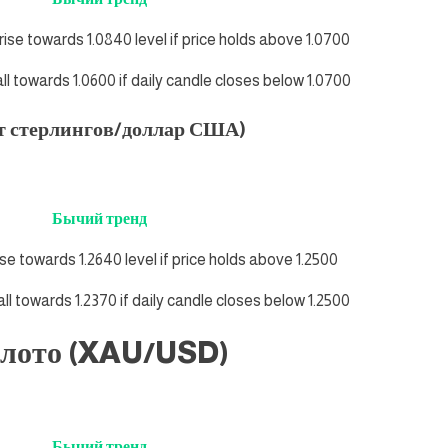
 rise towards 1.0840 level if price holds above 1.0700
all towards 1.0600 if daily candle closes below 1.0700
т стерлингов/доллар США)
Бычий тренд
ise towards 1.2640 level if price holds above 1.2500
all towards 1.2370 if daily candle closes below 1.2500
олото (XAU/USD)
Бычий тренд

---

» WORK ORDER:
The entries above need to be repeated in full, word for word. Skip the images.

» WORKED SOLUTION:
 rise towards 1.0840 level if price holds above 1.0700
all towards 1.0600 if daily candle closes below 1.0700
т стерлингов/доллар США)
Бычий тренд
ise towards 1.2640 level if price holds above 1.2500
all towards 1.2370 if daily candle closes below 1.2500
олото (XAU/USD)
Бычий тренд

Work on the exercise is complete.